Exercise objective:
A line qualifies if it holds the string "детей". Copy every qualifying line from the records.

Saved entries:
^^^^
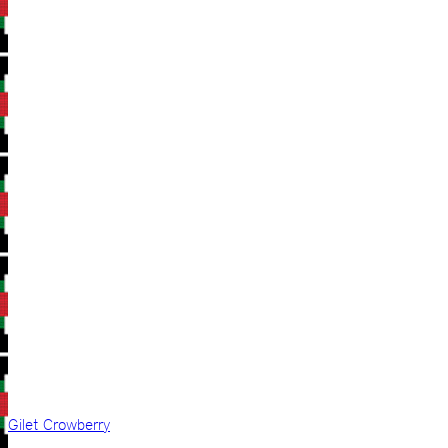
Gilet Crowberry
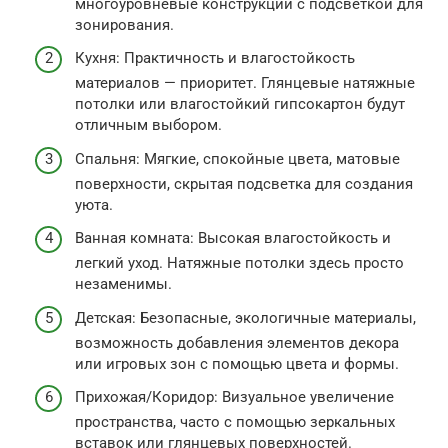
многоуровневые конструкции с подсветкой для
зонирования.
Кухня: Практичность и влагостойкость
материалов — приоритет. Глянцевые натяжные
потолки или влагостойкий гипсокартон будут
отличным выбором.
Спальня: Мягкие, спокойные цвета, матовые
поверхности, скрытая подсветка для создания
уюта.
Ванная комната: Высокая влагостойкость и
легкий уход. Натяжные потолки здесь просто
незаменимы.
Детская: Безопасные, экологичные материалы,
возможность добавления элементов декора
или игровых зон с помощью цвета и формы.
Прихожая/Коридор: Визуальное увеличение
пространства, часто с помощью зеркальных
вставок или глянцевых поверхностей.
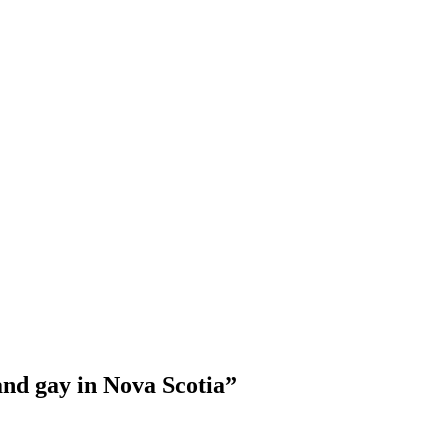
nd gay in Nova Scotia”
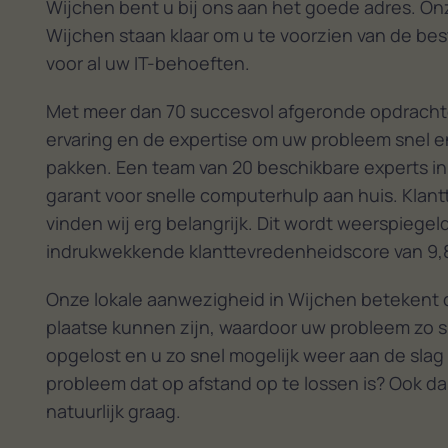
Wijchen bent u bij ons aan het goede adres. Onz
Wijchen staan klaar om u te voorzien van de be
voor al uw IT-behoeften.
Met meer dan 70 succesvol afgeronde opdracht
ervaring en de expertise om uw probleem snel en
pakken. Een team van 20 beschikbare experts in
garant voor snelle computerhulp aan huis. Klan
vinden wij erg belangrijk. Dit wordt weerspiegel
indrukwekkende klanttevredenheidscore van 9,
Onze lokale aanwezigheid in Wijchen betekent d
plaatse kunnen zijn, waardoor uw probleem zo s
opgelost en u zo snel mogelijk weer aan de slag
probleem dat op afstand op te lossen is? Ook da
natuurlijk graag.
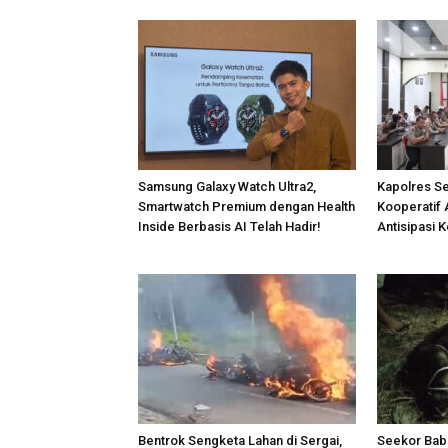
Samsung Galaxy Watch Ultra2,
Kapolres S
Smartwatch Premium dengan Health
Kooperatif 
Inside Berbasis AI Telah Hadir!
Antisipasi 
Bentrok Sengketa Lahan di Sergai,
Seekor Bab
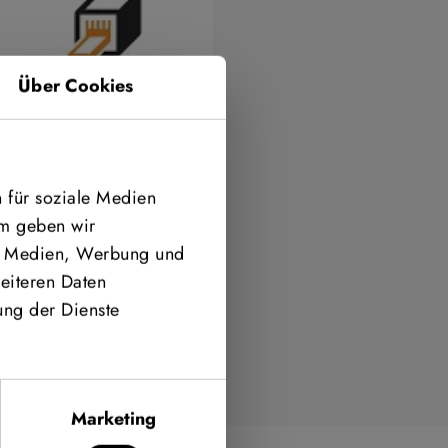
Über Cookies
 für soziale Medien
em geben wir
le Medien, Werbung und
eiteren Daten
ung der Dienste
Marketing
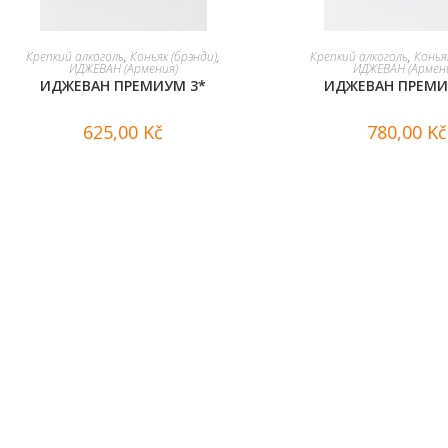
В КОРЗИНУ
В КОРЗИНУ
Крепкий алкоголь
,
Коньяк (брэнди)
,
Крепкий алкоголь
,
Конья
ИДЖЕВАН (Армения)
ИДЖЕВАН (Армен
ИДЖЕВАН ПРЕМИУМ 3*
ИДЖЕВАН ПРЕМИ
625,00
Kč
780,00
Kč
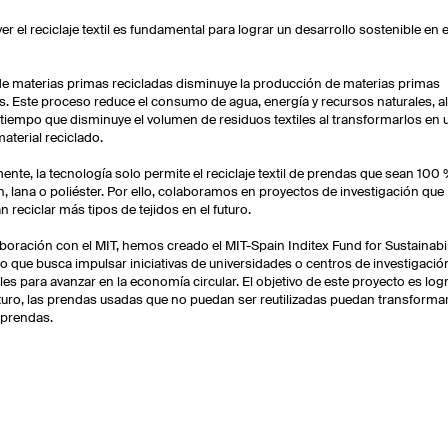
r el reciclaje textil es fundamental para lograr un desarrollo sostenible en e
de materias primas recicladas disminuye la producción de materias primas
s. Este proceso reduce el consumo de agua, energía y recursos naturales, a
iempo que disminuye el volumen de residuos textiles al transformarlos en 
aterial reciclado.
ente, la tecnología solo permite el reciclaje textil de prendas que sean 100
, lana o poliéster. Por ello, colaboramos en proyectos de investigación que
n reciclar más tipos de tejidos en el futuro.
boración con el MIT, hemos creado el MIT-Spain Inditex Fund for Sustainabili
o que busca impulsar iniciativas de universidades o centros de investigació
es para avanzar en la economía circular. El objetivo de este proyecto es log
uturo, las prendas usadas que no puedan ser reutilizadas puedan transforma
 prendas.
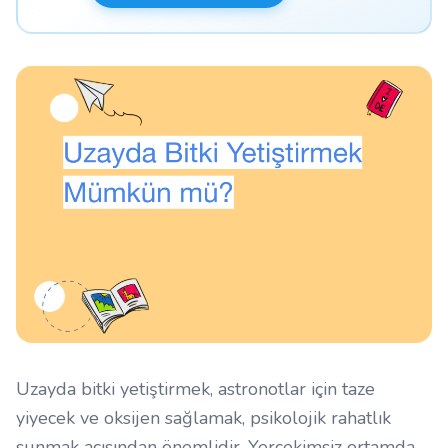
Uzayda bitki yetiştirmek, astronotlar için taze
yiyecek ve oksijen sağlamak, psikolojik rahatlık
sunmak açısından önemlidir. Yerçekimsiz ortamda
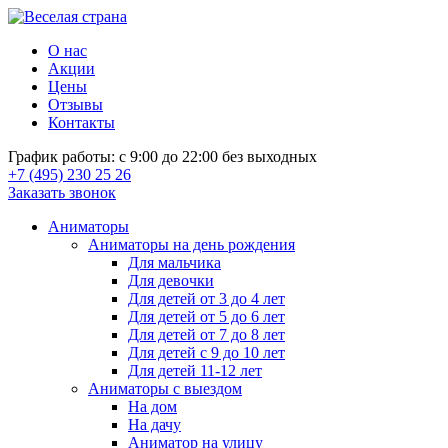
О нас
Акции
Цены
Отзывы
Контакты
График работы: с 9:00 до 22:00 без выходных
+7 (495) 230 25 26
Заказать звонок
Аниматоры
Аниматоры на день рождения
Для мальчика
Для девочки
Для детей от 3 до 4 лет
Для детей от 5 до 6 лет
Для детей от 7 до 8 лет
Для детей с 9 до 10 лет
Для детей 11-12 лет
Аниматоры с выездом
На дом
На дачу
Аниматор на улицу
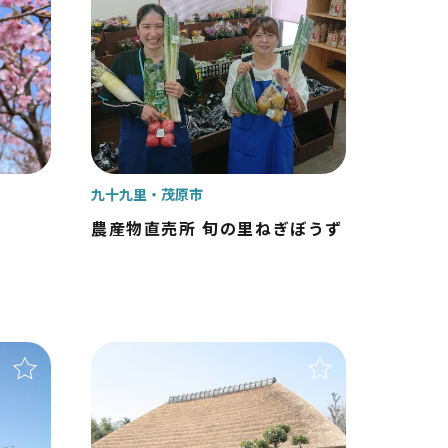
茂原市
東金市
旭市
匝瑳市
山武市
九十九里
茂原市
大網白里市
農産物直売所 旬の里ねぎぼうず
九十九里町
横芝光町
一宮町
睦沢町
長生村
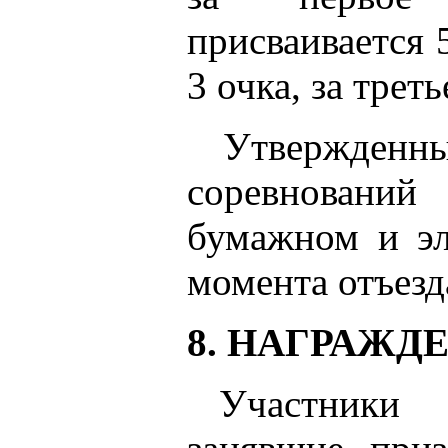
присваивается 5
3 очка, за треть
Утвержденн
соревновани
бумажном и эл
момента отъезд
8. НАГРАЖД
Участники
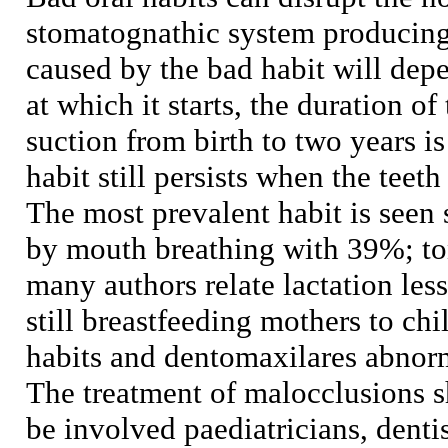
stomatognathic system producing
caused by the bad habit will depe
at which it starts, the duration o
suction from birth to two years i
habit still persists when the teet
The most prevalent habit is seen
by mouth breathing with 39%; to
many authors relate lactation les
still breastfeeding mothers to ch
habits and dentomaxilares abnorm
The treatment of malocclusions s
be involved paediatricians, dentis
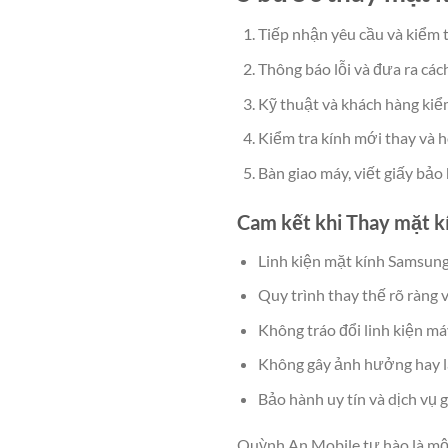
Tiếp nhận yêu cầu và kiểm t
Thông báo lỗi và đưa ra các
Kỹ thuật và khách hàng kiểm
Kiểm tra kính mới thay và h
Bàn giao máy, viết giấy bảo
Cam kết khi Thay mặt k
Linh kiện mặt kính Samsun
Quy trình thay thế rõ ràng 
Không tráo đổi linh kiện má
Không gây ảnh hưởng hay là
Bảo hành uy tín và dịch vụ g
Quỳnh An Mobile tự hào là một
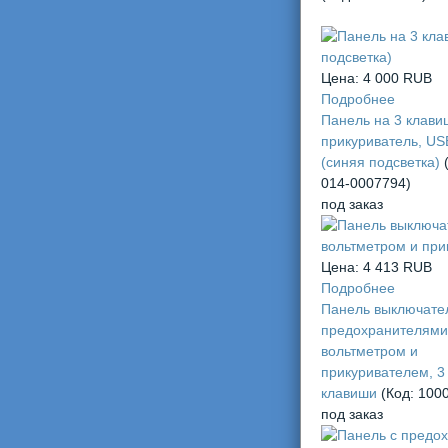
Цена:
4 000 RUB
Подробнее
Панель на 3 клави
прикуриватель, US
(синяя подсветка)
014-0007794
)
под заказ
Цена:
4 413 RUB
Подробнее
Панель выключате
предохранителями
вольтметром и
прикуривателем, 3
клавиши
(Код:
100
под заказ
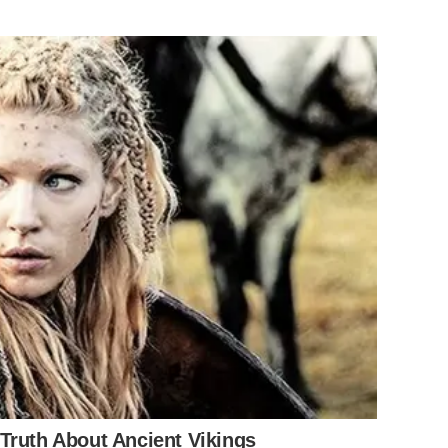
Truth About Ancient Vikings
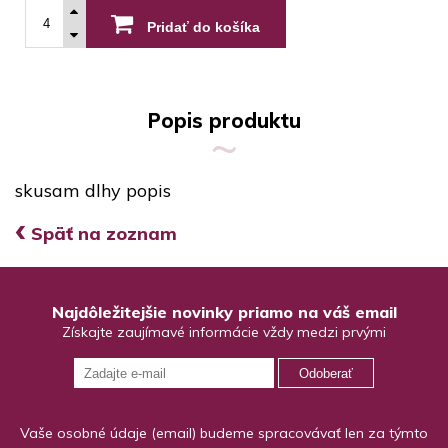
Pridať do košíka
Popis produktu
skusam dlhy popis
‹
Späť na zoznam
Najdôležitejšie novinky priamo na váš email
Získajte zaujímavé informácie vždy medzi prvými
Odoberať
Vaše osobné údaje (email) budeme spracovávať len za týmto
^^^^
Written solution:
Для детей от 3 до 4 лет
Для детей от 5 до 6 лет
Для детей от 7 до 8 лет
Для детей с 9 до 10 лет
Для детей 11-12 лет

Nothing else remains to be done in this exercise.